Exercise description: Going through the data below, tally every line where the string "path" occurs, then give only the tally.

Collected data entries:

-- -- --

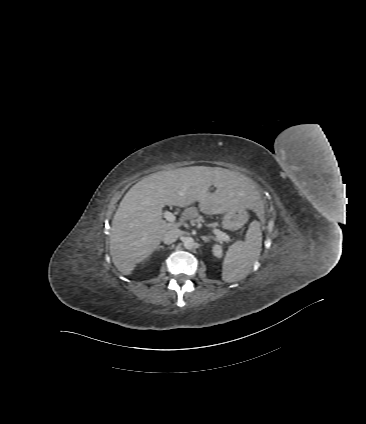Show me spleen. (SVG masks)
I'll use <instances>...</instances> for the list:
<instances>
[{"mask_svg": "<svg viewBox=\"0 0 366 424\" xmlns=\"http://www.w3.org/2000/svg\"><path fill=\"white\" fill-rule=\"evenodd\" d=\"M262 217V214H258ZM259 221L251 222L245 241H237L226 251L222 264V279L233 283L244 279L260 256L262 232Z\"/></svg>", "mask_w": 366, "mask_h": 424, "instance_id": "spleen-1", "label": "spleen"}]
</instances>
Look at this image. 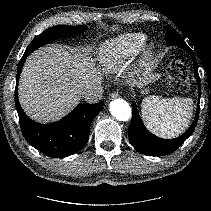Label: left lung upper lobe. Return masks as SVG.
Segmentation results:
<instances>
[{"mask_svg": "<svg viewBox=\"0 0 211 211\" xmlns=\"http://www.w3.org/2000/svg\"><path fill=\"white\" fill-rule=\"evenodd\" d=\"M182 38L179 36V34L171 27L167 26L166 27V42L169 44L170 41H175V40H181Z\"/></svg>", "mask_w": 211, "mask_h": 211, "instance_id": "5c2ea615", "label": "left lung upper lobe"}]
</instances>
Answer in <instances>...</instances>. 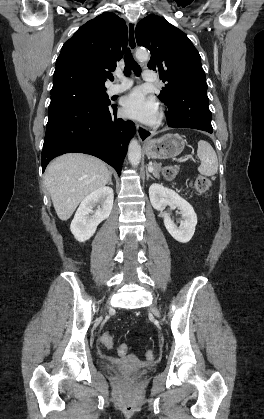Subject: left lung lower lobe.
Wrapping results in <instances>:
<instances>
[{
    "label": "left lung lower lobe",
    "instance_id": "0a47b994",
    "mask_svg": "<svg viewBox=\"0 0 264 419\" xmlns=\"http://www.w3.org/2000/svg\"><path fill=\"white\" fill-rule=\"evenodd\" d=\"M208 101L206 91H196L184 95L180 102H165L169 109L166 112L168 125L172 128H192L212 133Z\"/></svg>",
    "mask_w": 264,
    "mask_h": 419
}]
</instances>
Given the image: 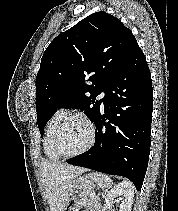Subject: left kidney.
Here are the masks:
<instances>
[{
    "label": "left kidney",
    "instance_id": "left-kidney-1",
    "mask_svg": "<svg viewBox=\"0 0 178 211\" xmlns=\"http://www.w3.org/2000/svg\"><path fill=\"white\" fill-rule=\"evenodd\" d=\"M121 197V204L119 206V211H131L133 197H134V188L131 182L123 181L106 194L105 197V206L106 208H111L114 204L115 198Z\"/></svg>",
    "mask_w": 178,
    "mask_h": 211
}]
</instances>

-- -- --

Written response: 4